Lakes of Mars by Merritt Graves
|Lakes of Mars by Merritt Graves|
|Category: Science Fiction|
|Reviewer: Alex Mitchell|
|Summary: A brutal, emotionally charged science fiction epic, featuring a well-developed cast of characters, intense action scenes and an intriguing plot.|
|Buy? yes||Borrow? maybe|
|Pages: 494||Date: July 2019|
Aaron Sheridan doesn't want to live anymore. His entire family is dead by his own hand, killed in a shuttle crash. Unable to deal with the guilt, he signs up for the Fleet expecting a fatal deployment to the Rim War, but instead ends up at their most prestigious command school, Corinth Station. Initially, he's detached from the brutality of his instructors and the Machiavellian tactics of the other students there, but after he sticks up for his only friend he makes himself a target of the most feared cadet on the station, Caelus Erik. Unsure of whom to trust and worried that anything he does will make others on his flight team targets as well, Aaron retreats deeper and deeper inside himself. However, when he discovers that officer training is not the station's only purpose, it becomes increasingly clear that risking everything is the safest thing he can do.
Having reviewed Graves's previous book, and being thoroughly depressed by it, I was initially a little apprehensive about picking up this one. However, I was pleased to discover that this book was in fact very enjoyable and a lot less taxing than the previous one. Aaron is a lot more sympathetic and relatable than Dorian, and the setting even addresses how the AIs and nanomachines ubiquitous in Sunlight might be limited in the future, thereby averting the book's tragic ending.
The characters in the book are interesting. Our protagonist and narrator is Aaron Sheridan, a cadet recently deployed to Corinth Station. His only friend for now is Sebastian, a shy young man who happens to be a tactical genius. They are sucked into the cutthroat world of Corinth Station's politics, where various factions of students wage covert warfare against each other. On the one hand, there is a faction of students led by Brandon and Pierre, who initially befriend Aaron after warning him about an attempt on his life. They are fighting against their resident Student Officer Caelus Erik, a master manipulator and schemer, and his attack dog Lieutenant Taryn Miller. Aaron is torn between the two sides, since neither of them seem particularly trustworthy. The characters are, overall, very well-developed and show how people adapt to brutal conditions like those on Corinth Station.

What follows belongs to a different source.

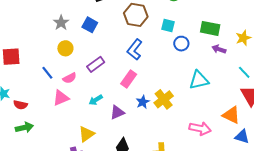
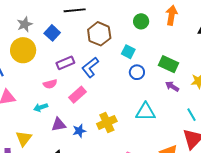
yellow circle: (65, 48) -> (23, 50), size x1.6
purple rectangle: (96, 64) -> (65, 63), moved
pink semicircle: (70, 78) -> (50, 84), moved
blue star: (143, 102) -> (79, 131), moved
yellow triangle: (86, 134) -> (24, 138), turned -30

The setting is very well thought out. Humanity has spread out across the galaxy, forming the Confederation, a military and economic alliance that is currently fighting against a parasitic alien race known as the Verex. As you can probably infer from the title, Mars has been successfully terraformed, while Earth is implied to be undergoing severe desertification. The Martian government uses what is known as Mylan Chips, small devices which have the ability to read the thoughts of the person they are implanted in and transmit them back to the government if they show any signs of innovation. However, interference from the nebula that Corinth Station is located in prevents the chips from working. There is definitely something sinister going on in Corinth, given the sheer negligence displayed by the command staff (students do get severely injured and die fairly frequently, and the higher-ups barely raise an eyebrow at it), as well as the large number of top scientists stationed there.
Overall, this is an intense, brutal science fiction story featuring an interesting cast of characters and an intriguing plot.